Déjà, je suis dans un drôle d’état. Encore sous le choc, dans le déménagement et dans la confusion, mais je sais déjà quel est le premier livre de Beauvoir que je lirai: Une mort très douce. À être en deuil, autant lire ce qui convient, soit la mort d’une autre mère: celle de Beauvoir. Pour ceux qui ne connaissent pas, sachez qu’il s’agit du livre de Beauvoir préféré de Jean-Paul Sartre. Un petit extrait?

Pour moi ma mère avait toujours existé et je n’avais jamais sérieusement pensé que je la verrais disparaître un jour, bientôt. Sa fin se situait, comme sa naissance dans un temps mythique. Quand je me disais : » elle à l’âge de mourir « , c’étaient des mots vides, comme tant de mots. Pour la première fois j’apercevais en elle un cadavre en sursis…

C’est donc dans ce contexte particulier que j’ai donc dévoré toute l’autobiographie de Beauvoir dans un ordre plutôt étrange: Une mort très douce, La cérémonie des adieux, en quête du deuil, à la recherche de réponses, dans un moment d’émotion très intenses. Ce n’est qu’après tout cela que je suis finalement allée lire les quatre tomes de son autobiographie (Les Mémoires et la suite) pour… enfin… tomber amoureuses de sa correspondance. J’ai lu les Lettres à Sartre, d’abord, puis, nouvellement publiée (en 1997), les Lettres à Nelson Algren. Un petit bijou qui m’a donné envie de quitter le baccalauréat pour la maîtrise et qui m’a donné bien du fil à retordre durant cette période.

Si je suis autant attachée à Tous les hommes sont mortels, c’est parce que le personnage de Fosca me plaît (la figure de l’immortel, en réalité), mais Les Lettres à Nelson Algren et Les mandarins, c’est autre chose: c’est une histoire d’amour inspirée de faits vécus et complètement livrée sous nos yeux (ce qui a profondément blessé Algren lorsque le roman a été traduit en anglais) puisqu’il s’agit d’une intellectuelle qui est mariée à un français, qui connaît une aventure intense avec un américain et qui revient à Paris parce que c’est là qu’est sa vie. Nul doute que ce sont les raisons, comme on le découvrira plus tard avec la correspondance, qui ont poussées Beauvoir à rester auprès de Sartre même si Algren était véritablement « son petit mari », celui que l’on aime avec son coeur, son corps et son âme.
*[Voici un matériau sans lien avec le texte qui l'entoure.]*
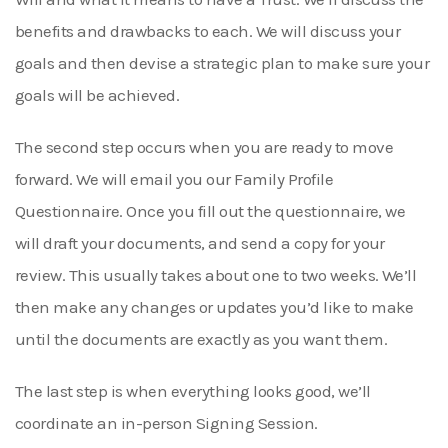
benefits and drawbacks to each. We will discuss your
goals and then devise a strategic plan to make sure your
goals will be achieved.
The second step occurs when you are ready to move
forward. We will email you our Family Profile
Questionnaire. Once you fill out the questionnaire, we
will draft your documents, and send a copy for your
review. This usually takes about one to two weeks. We’ll
then make any changes or updates you’d like to make
until the documents are exactly as you want them.
The last step is when everything looks good, we’ll
coordinate an in-person Signing Session.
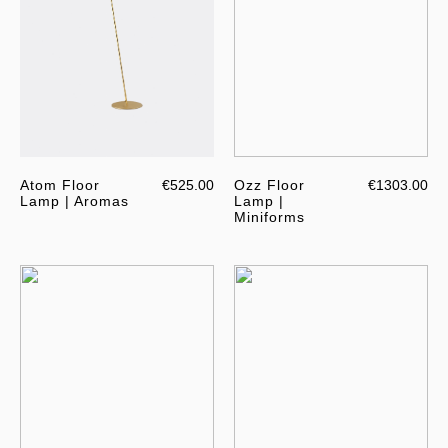
Atom Floor
€525.00
Ozz Floor
€1303.00
Lamp | Aromas
Lamp |
Miniforms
— Non : vous avez vraiment un cerveau, dit Lewis.
Il continuait à me regarder et il y avait un peu de reproche dans ses yeux : « C’est drôle ; jamais je ne pense à vous comme à une femme de tête. Pour moi, vous êtes tellement autre chose!
— Avec vous, je me sens tellement autre chose! » dis-je en venant dans ses bras.
Comme il m’a serrée fort ! Ah ! soudain aucune question ne se posait plus. Il était là, ça suffisait. (Les Mandarins)
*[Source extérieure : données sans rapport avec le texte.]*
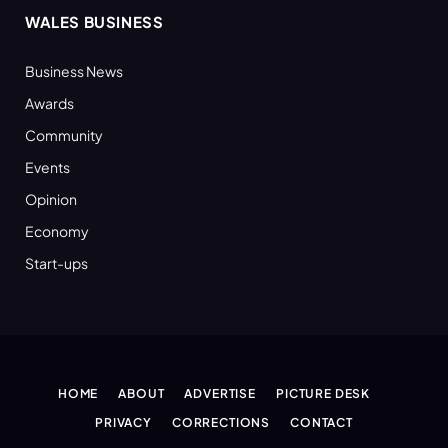
WALES BUSINESS
Business News
Awards
Community
Events
Opinion
Economy
Start-ups
HOME
ABOUT
ADVERTISE
PICTURE DESK
PRIVACY
CORRECTIONS
CONTACT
Tout le monde parle de Beauvoir comme l’auteure du Deuxième Sexe, texte qui a été écrit pendant qu’elle était avec Algren), mais il n’empêche que rien ne me sera jamais plus agréable à lire que Les lettres à Nelson Algren pour une raison fort simple: Beauvoir, c’est tellement plus que la féministe! Et ses lettres sont magnifiques:

Au fond du coeur nous ne pouvons être séparés l’un de l’autre, non jamais. Je vous entends encore m’appeler « Ma petite, ma vraie femme », sûre qu’aucune amie, aucune femme d’aucun homme ne lui a jamais donné plus d’amour que moi à vous. Il ne faut pas même dire « donner », je vous appartiens.